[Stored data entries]
+ + +

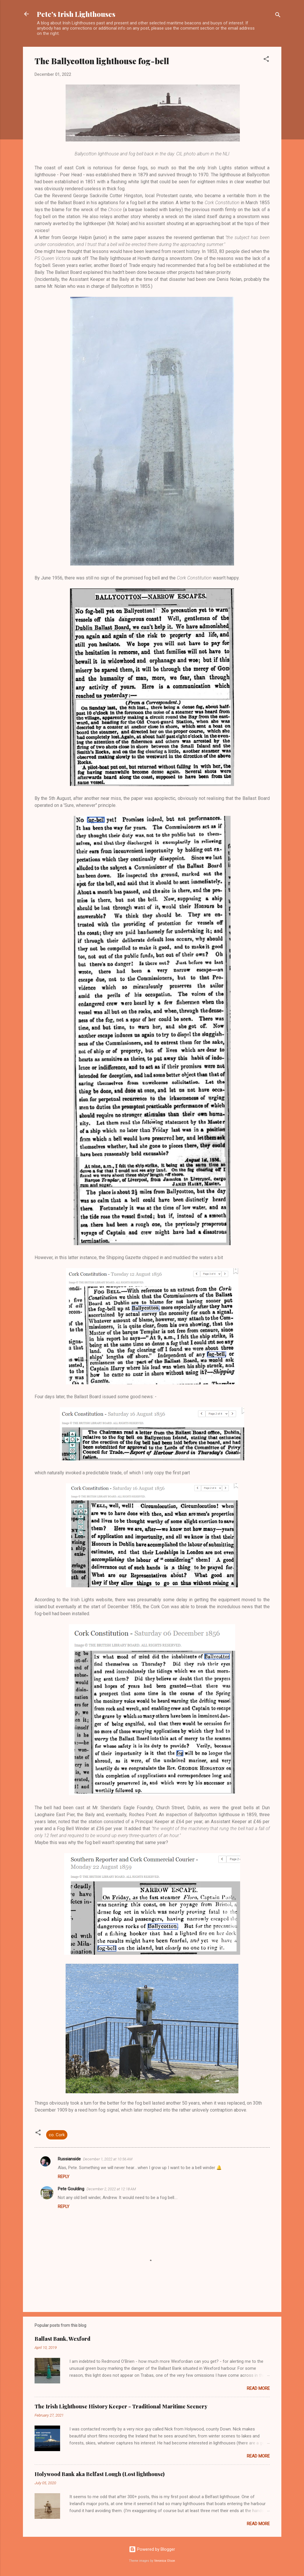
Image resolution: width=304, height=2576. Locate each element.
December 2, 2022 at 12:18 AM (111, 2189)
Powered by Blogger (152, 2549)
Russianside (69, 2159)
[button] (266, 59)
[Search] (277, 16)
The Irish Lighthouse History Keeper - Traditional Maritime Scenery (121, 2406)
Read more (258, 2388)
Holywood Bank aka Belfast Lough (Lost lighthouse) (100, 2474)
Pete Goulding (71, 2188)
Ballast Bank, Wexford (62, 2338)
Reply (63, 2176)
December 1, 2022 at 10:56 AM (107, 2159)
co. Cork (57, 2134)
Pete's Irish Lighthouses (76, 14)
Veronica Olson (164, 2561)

+ + +

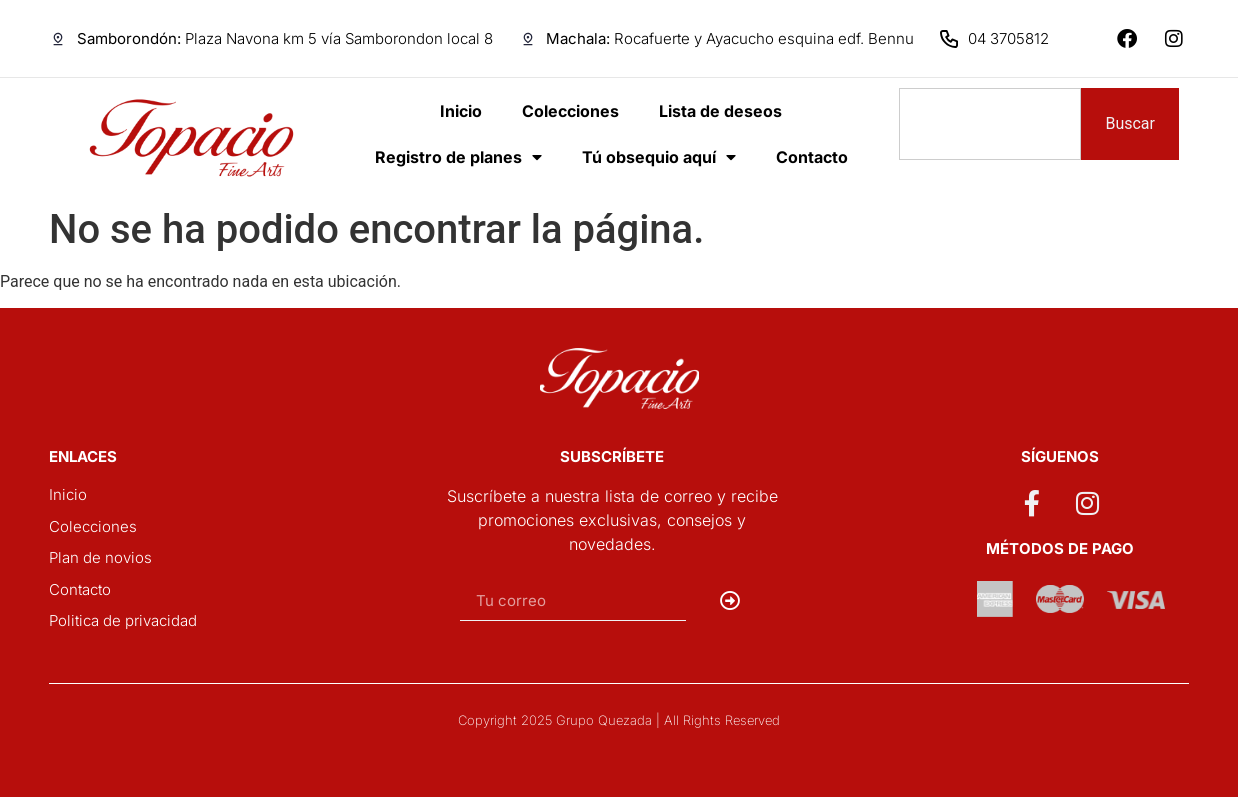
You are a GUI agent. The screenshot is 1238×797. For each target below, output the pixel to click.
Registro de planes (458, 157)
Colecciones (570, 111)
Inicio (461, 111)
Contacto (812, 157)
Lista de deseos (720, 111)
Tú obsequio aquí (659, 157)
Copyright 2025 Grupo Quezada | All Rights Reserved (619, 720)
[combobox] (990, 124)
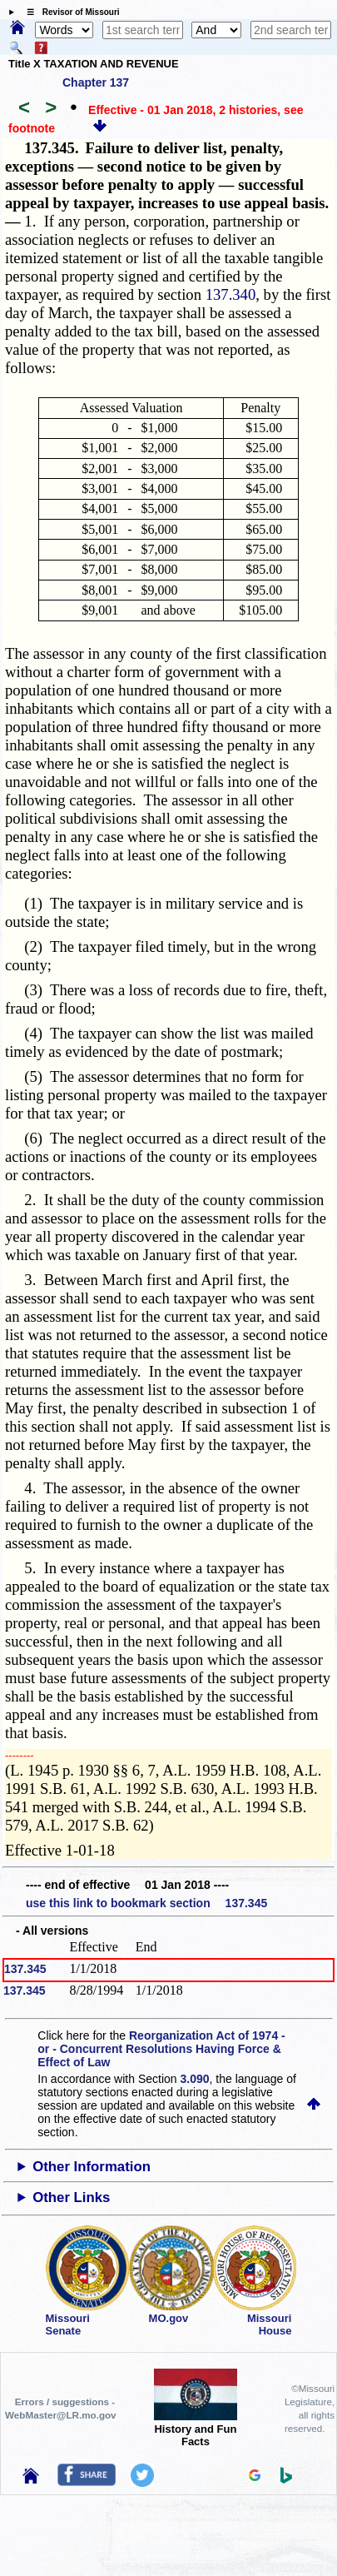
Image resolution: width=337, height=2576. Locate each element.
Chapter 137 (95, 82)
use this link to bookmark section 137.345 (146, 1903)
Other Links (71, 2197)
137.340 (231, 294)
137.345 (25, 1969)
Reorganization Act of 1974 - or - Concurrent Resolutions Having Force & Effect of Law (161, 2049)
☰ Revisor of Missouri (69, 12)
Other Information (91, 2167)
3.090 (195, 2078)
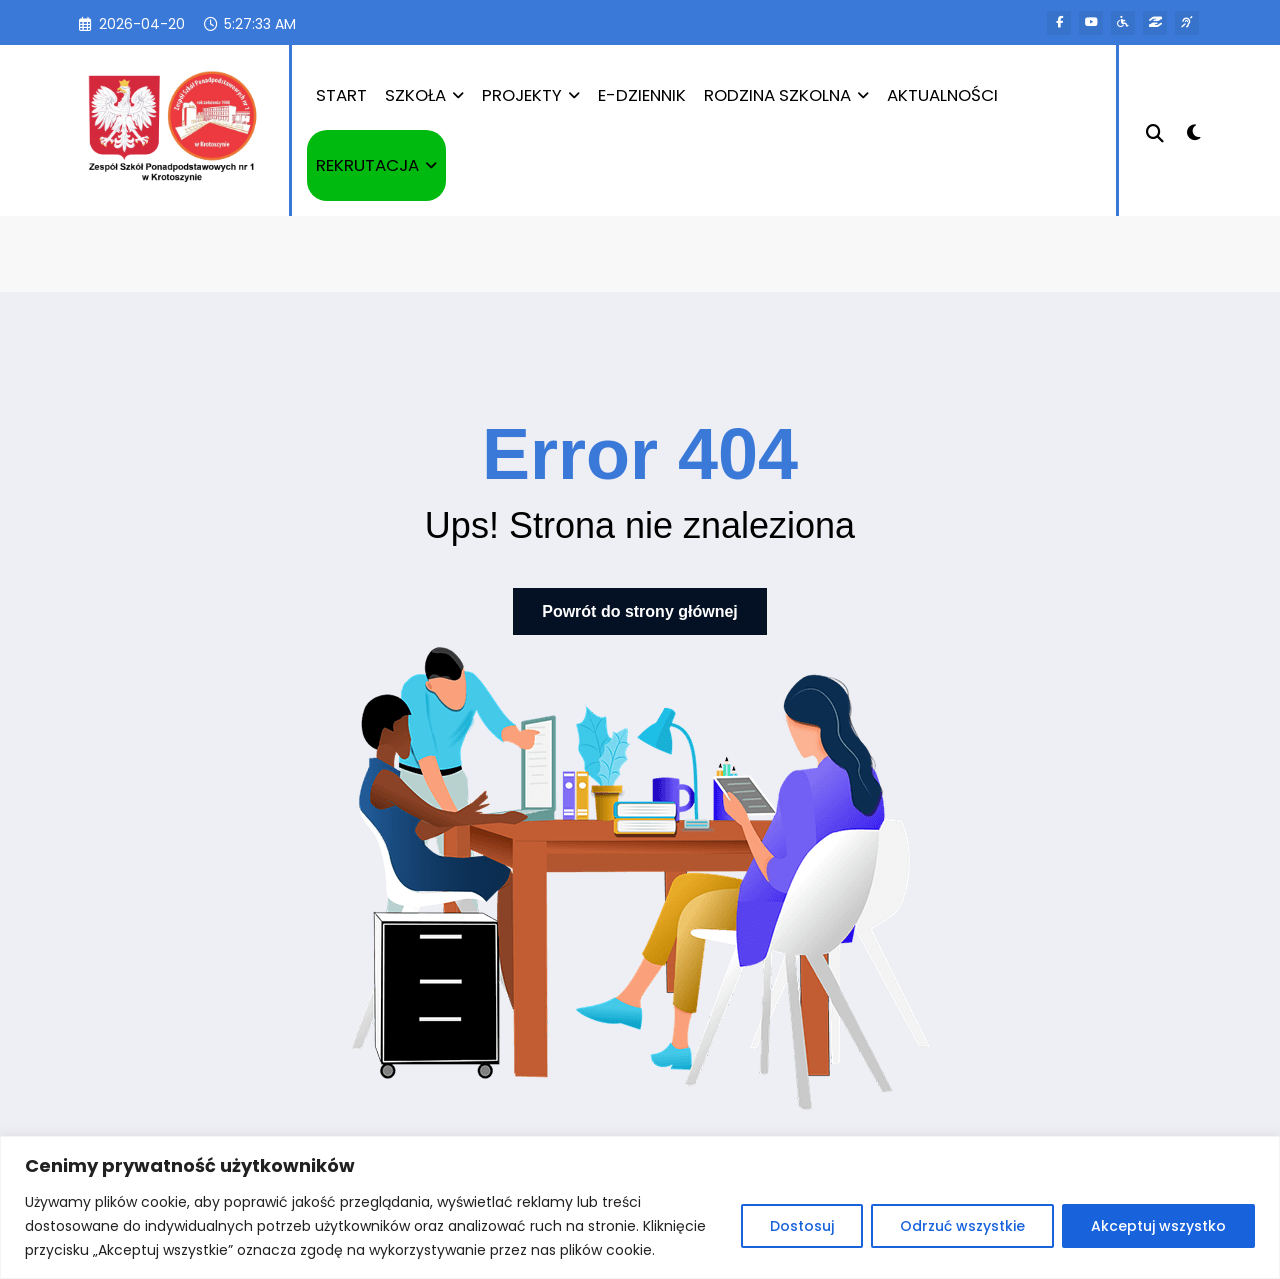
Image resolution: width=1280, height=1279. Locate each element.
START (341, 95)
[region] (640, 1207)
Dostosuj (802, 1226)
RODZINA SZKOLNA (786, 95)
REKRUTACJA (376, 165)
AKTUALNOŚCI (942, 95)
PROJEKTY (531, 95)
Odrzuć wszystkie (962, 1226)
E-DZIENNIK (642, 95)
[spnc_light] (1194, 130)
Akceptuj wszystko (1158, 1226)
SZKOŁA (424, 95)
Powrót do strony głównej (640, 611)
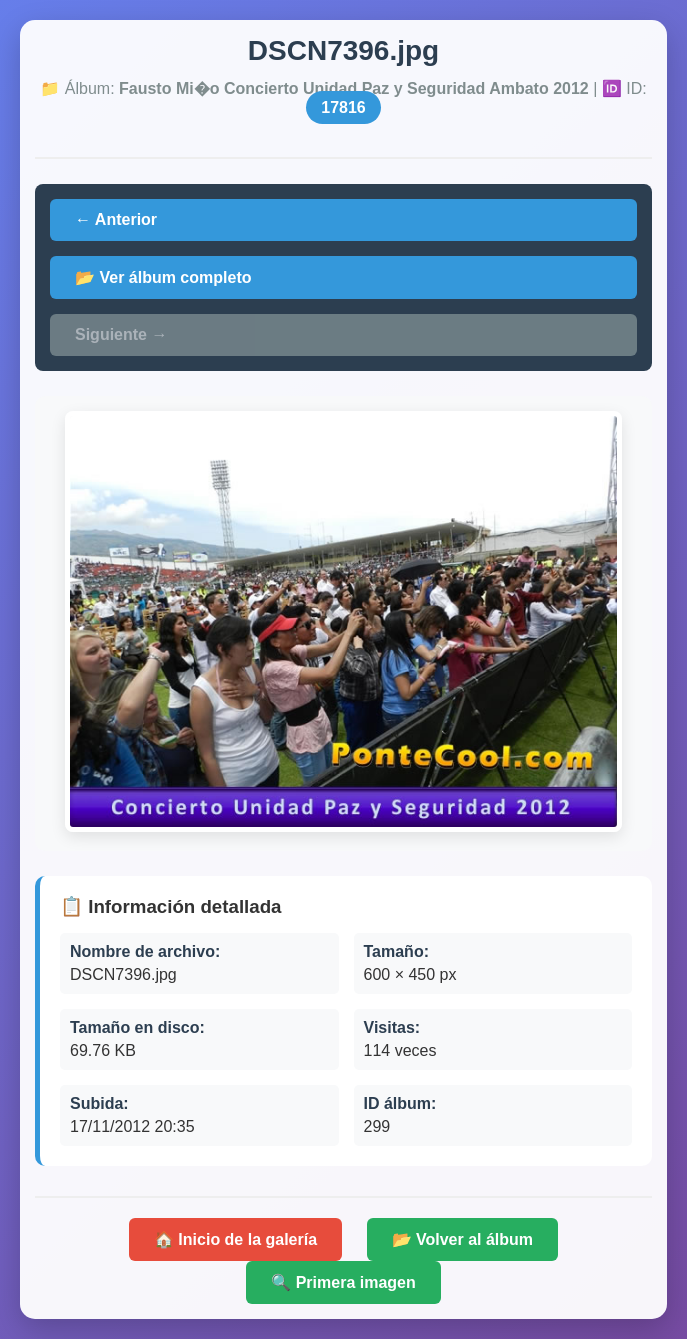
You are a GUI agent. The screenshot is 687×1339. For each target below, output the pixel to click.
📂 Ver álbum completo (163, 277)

+ + +

§ **Problem description**: Your task is to restate, word for word, only those lines above that fall between the line holding "Image resolution: width=304, height=2576." and the line holding "Veronica Olson (164, 2561)", inclusive.

§ **Result of this task**:
Image resolution: width=304, height=2576. Locate each element.
December 2, 2022 at 12:18 AM (111, 2189)
Powered by Blogger (152, 2549)
Russianside (69, 2159)
[button] (266, 59)
[Search] (277, 16)
The Irish Lighthouse History Keeper - Traditional Maritime Scenery (121, 2406)
Read more (258, 2388)
Holywood Bank aka Belfast Lough (Lost lighthouse) (100, 2474)
Pete Goulding (71, 2188)
Ballast Bank, Wexford (62, 2338)
Reply (63, 2176)
December 1, 2022 at 10:56 AM (107, 2159)
co. Cork (57, 2134)
Pete's Irish Lighthouses (76, 14)
Veronica Olson (164, 2561)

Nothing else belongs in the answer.